> [DATASET ENTRIES]:
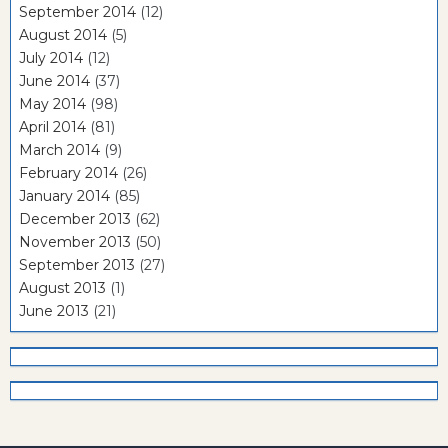
September 2014
(12)
August 2014
(5)
July 2014
(12)
June 2014
(37)
May 2014
(98)
April 2014
(81)
March 2014
(9)
February 2014
(26)
January 2014
(85)
December 2013
(62)
November 2013
(50)
September 2013
(27)
August 2013
(1)
June 2013
(21)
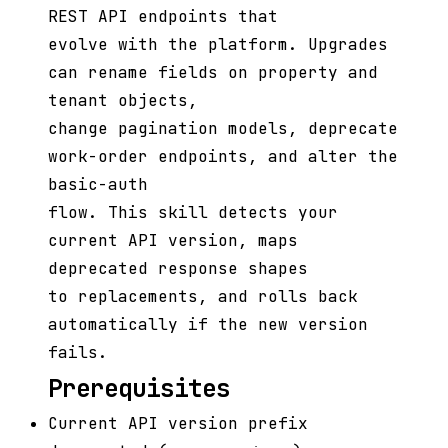
REST API endpoints that
evolve with the platform. Upgrades
can rename fields on property and
tenant objects,
change pagination models, deprecate
work-order endpoints, and alter the
basic-auth
flow. This skill detects your
current API version, maps
deprecated response shapes
to replacements, and rolls back
automatically if the new version
fails.
Prerequisites
Current API version prefix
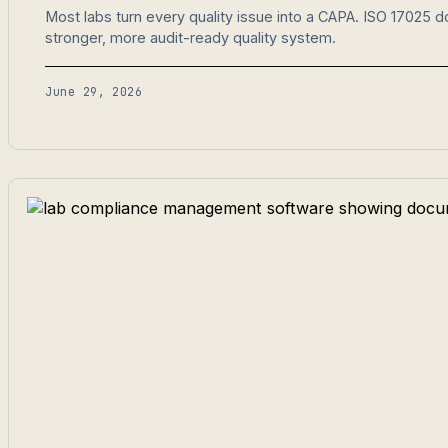
Most labs turn every quality issue into a CAPA. ISO 17025 
stronger, more audit-ready quality system.
June 29, 2026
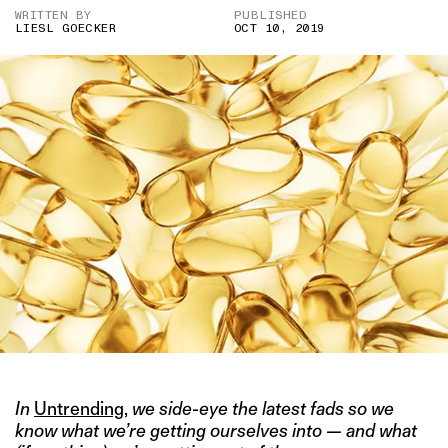
WRITTEN BY
PUBLISHED
LIESL GOECKER
OCT 10, 2019
In
Untrending
,
we side-eye the latest fads so we
know what we’re getting ourselves into — and what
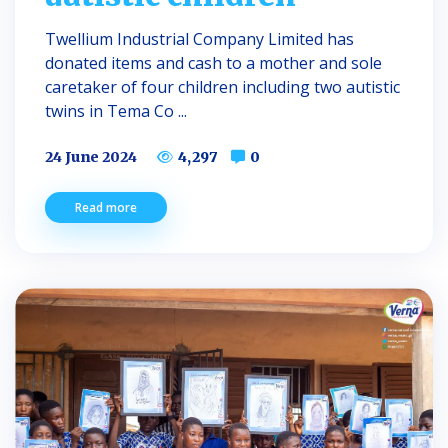
Twellium Industrial Company Limited has
donated items and cash to a mother and sole
caretaker of four children including two autistic
twins in Tema Co ...
24 June 2024
4,297
0
Read more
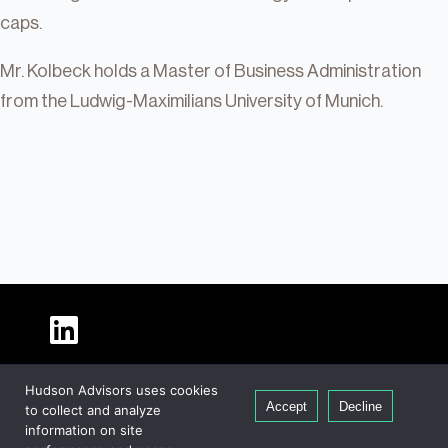
caps.
Mr. Kolbeck holds a Master of Business Administration
from the Ludwig-Maximilians University of Munich.
About Hudson
Hudson Advisors uses cookies
Our People
Accept
Decline
to collect and analyze
Global Presence
information on site
Careers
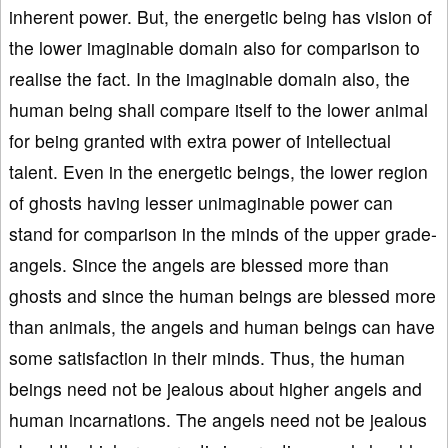
inherent power. But, the energetic being has vision of
the lower imaginable domain also for comparison to
realise the fact. In the imaginable domain also, the
human being shall compare itself to the lower animal
for being granted with extra power of intellectual
talent. Even in the energetic beings, the lower region
of ghosts having lesser unimaginable power can
stand for comparison in the minds of the upper grade-
angels. Since the angels are blessed more than
ghosts and since the human beings are blessed more
than animals, the angels and human beings can have
some satisfaction in their minds. Thus, the human
beings need not be jealous about higher angels and
human incarnations. The angels need not be jealous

> [TASK BRIEF]:
Without including any picture, retype the entries exactly.

> [ANSWER TO THE PROBLEM]:
September 2014
(12)
August 2014
(5)
July 2014
(12)
June 2014
(37)
May 2014
(98)
April 2014
(81)
March 2014
(9)
February 2014
(26)
January 2014
(85)
December 2013
(62)
November 2013
(50)
September 2013
(27)
August 2013
(1)
June 2013
(21)
REST API endpoints that
evolve with the platform. Upgrades
can rename fields on property and
tenant objects,
change pagination models, deprecate
work-order endpoints, and alter the
basic-auth
flow. This skill detects your
current API version, maps
deprecated response shapes
to replacements, and rolls back
automatically if the new version
fails.
Prerequisites
Current API version prefix
Most labs turn every quality issue into a CAPA. ISO 17025 
stronger, more audit-ready quality system.
June 29, 2026
WRITTEN BY
PUBLISHED
LIESL GOECKER
OCT 10, 2019
In
Untrending
,
we side-eye the latest fads so we
know what we’re getting ourselves into — and what
Twellium Industrial Company Limited has
donated items and cash to a mother and sole
caretaker of four children including two autistic
twins in Tema Co ...
24 June 2024
4,297
0
Read more
caps.
Mr. Kolbeck holds a Master of Business Administration
from the Ludwig-Maximilians University of Munich.
About Hudson
Hudson Advisors uses cookies
Our People
Accept
Decline
to collect and analyze
Global Presence
information on site
Careers
inherent power. But, the energetic being has vision of
the lower imaginable domain also for comparison to
realise the fact. In the imaginable domain also, the
human being shall compare itself to the lower animal
for being granted with extra power of intellectual
talent. Even in the energetic beings, the lower region
of ghosts having lesser unimaginable power can
stand for comparison in the minds of the upper grade-
angels. Since the angels are blessed more than
ghosts and since the human beings are blessed more
than animals, the angels and human beings can have
some satisfaction in their minds. Thus, the human
beings need not be jealous about higher angels and
human incarnations. The angels need not be jealous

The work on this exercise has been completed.